### EXERCISE DESCRIPTION
Take the entries below and give them back exactly. Leave out nothing.

### EXERCISE MATERIAL
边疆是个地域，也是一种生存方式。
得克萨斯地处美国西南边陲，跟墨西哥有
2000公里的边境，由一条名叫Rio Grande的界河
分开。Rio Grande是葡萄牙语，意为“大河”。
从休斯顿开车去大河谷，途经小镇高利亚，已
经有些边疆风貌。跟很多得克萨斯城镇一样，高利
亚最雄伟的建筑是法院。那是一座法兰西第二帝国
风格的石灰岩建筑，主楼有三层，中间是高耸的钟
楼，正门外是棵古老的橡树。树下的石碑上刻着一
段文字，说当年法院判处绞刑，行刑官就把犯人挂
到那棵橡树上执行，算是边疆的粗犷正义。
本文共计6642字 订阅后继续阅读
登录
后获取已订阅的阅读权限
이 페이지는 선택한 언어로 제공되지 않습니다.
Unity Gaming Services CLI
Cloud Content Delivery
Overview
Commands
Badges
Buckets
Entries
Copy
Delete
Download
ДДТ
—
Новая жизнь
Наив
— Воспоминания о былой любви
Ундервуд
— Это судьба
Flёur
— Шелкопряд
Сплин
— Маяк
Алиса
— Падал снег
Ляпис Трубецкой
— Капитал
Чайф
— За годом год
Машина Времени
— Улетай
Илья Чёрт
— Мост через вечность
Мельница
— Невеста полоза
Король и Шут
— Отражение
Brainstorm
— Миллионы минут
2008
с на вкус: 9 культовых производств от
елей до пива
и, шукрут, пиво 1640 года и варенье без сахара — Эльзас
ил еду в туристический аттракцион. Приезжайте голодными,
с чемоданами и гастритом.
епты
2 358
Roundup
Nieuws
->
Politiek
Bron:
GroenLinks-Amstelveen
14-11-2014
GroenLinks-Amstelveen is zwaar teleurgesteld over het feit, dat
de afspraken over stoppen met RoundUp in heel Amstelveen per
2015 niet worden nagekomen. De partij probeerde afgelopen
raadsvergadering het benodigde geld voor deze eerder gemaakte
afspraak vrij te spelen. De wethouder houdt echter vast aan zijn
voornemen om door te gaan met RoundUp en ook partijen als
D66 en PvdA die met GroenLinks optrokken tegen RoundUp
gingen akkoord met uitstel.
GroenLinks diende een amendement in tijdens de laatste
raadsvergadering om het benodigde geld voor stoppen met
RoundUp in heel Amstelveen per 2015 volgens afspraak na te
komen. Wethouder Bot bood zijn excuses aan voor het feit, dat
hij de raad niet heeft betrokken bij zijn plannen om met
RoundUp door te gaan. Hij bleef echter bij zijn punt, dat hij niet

### FINISHED TASK
边疆是个地域，也是一种生存方式。
得克萨斯地处美国西南边陲，跟墨西哥有
2000公里的边境，由一条名叫Rio Grande的界河
分开。Rio Grande是葡萄牙语，意为“大河”。
从休斯顿开车去大河谷，途经小镇高利亚，已
经有些边疆风貌。跟很多得克萨斯城镇一样，高利
亚最雄伟的建筑是法院。那是一座法兰西第二帝国
风格的石灰岩建筑，主楼有三层，中间是高耸的钟
楼，正门外是棵古老的橡树。树下的石碑上刻着一
段文字，说当年法院判处绞刑，行刑官就把犯人挂
到那棵橡树上执行，算是边疆的粗犷正义。
本文共计6642字 订阅后继续阅读
登录
后获取已订阅的阅读权限
이 페이지는 선택한 언어로 제공되지 않습니다.
Unity Gaming Services CLI
Cloud Content Delivery
Overview
Commands
Badges
Buckets
Entries
Copy
Delete
Download
ДДТ
—
Новая жизнь
Наив
— Воспоминания о былой любви
Ундервуд
— Это судьба
Flёur
— Шелкопряд
Сплин
— Маяк
Алиса
— Падал снег
Ляпис Трубецкой
— Капитал
Чайф
— За годом год
Машина Времени
— Улетай
Илья Чёрт
— Мост через вечность
Мельница
— Невеста полоза
Король и Шут
— Отражение
Brainstorm
— Миллионы минут
2008
с на вкус: 9 культовых производств от
елей до пива
и, шукрут, пиво 1640 года и варенье без сахара — Эльзас
ил еду в туристический аттракцион. Приезжайте голодными,
с чемоданами и гастритом.
епты
2 358
Roundup
Nieuws
->
Politiek
Bron:
GroenLinks-Amstelveen
14-11-2014
GroenLinks-Amstelveen is zwaar teleurgesteld over het feit, dat
de afspraken over stoppen met RoundUp in heel Amstelveen per
2015 niet worden nagekomen. De partij probeerde afgelopen
raadsvergadering het benodigde geld voor deze eerder gemaakte
afspraak vrij te spelen. De wethouder houdt echter vast aan zijn
voornemen om door te gaan met RoundUp en ook partijen als
D66 en PvdA die met GroenLinks optrokken tegen RoundUp
gingen akkoord met uitstel.
GroenLinks diende een amendement in tijdens de laatste
raadsvergadering om het benodigde geld voor stoppen met
RoundUp in heel Amstelveen per 2015 volgens afspraak na te
komen. Wethouder Bot bood zijn excuses aan voor het feit, dat
hij de raad niet heeft betrokken bij zijn plannen om met
RoundUp door te gaan. Hij bleef echter bij zijn punt, dat hij niet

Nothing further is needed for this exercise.